The president and his political allies have called for an unemployment benefit extension as a form of economic stimulus. Obama recently claimed that such an extension will “put money in people’s pockets and more customers in stores.” White House Press Secretary Jay Carney claimed that an extension of unemployment benefits could create up to a million jobs.

Liberal economic theory holds that additional government handouts will stimulate consumer demand, create economic activity, and therefore lead to greater employment as businesses take in more revenue. While Krueger did not examine the direct effect of unemployment benefits on economic growth, the 2002 NBER paper did conclude that such benefits do not alleviate, and may very well exacerbate unemployment.

“The empirical work on unemployment insurance (UI) and workers’ compensation (WC) insurance finds that the programs tend to increase the length of time employees spend out of work,” the abstract of Krueger’s paper states. The paper’s examination of others’ work on unemployment benefits finds that “the main labor supply effect of UI is to lengthen unemployment spells.”

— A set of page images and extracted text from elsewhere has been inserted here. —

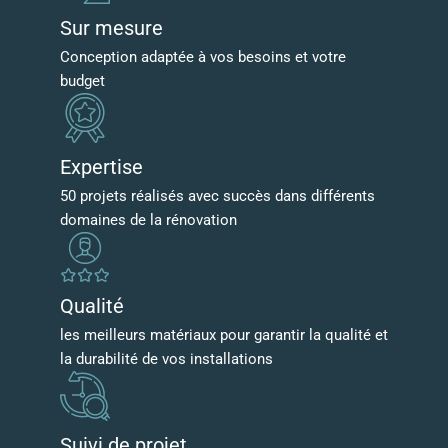
Sur mesure
Conception adaptée à vos besoins et votre
budget
Expertise
50 projets réalisés avec succès dans différents
domaines de la rénovation
Qualité
les meilleurs matériaux pour garantir la qualité et
la durabilité de vos installations
Suivi de projet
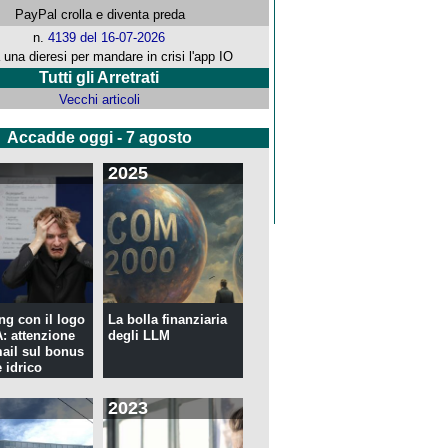
PayPal crolla e diventa preda
n.
4139 del 16-07-2026
 una dieresi per mandare in crisi l'app IO
Tutti gli Arretrati
Vecchi articoli
Accadde oggi - 7 agosto
2025
ng con il logo
La bolla finanziaria
 attenzione
degli LLM
mail sul bonus
 idrico
2023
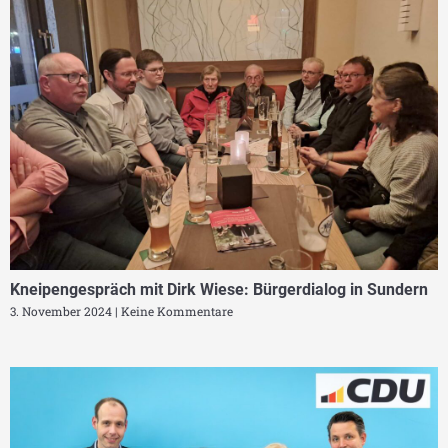
Kneipengespräch mit Dirk Wiese: Bürgerdialog in Sundern
3. November 2024
Keine Kommentare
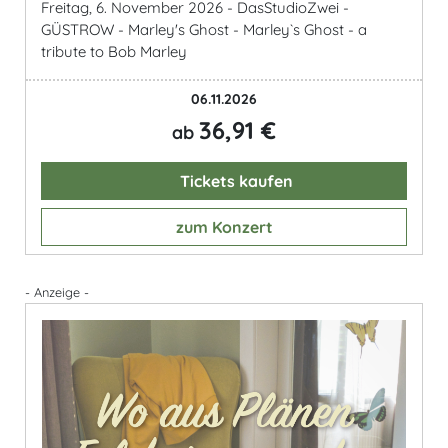
Freitag, 6. November 2026 - DasStudioZwei -
GÜSTROW - Marley's Ghost - Marley`s Ghost - a
tribute to Bob Marley
06.11.2026
36,91 €
ab
Tickets kaufen
zum Konzert
- Anzeige -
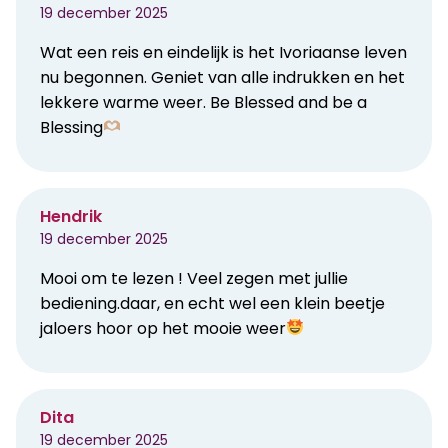
19 december 2025
Wat een reis en eindelijk is het Ivoriaanse leven
nu begonnen. Geniet van alle indrukken en het
lekkere warme weer. Be Blessed and be a
Blessing
Hendrik
19 december 2025
Mooi om te lezen ! Veel zegen met jullie
bediening.daar, en echt wel een klein beetje
jaloers hoor op het mooie weer
Dita
19 december 2025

The paper also finds that increasing the length of unemployment benefits directly contributes to unemployment. “[I]ncreases in either the level or potential duration of benefits raise the value of being unemployed,” the paper states, “reducing search intensity and increasing the reservation wage.” More generous unemployment benefits, in other words, reduce the incentive to find employment. “Higher and longer duration UI benefits,” the paper adds,” will cause unemployed workers who receive UI to take longer to find a new job.”

On the other hand, workers who are not eligible for unemployment benefits or who have approached or reached the maximum duration of benefits, are more likely to search for, and hence to find work. The study saw an increase in the “escape rate from unemployment for workers who currently do not qualify for benefits and for qualified workers close to when benefits are exhausted.” The study calls this the “entitlement effect.”

Like other entitlements, it is meant as a “social safety net,” not an economic recovery policy. There may be humanitarian reasons to extend unemployment benefits (with corresponding budget offsets), but as a jobs program, by Krueger’s account, the policy will probably fall flat.

Krueger’s paper focuses on economic incentives, and finds –perhaps unsurprisingly – that paying people for being out of work encourages employment in layoff-prone industries, and discourages the search for a new job once a worker is unemployed. It also tends to encourage employees to “work less hard on the current job,” the paper states, due to their knowledge that they will be eligible for unemployment benefits in the event of a layoff.

The moral hazard and skewed incentives of unemployment benefits do not create a healthier economic climate – from the perspective of employment, at least – Krueger’s paper finds. But the president has already signaled both his intention to extend unemployment benefits and his belief that they will, in fact, stimulate the struggling economy.

Will the president heed the findings of his newest chief economic advisor – who, for what it’s worth, supports the liberal political position on other high-profile issues – or stick to a dogmatically liberal approach in the face of Krueger’s own academic work?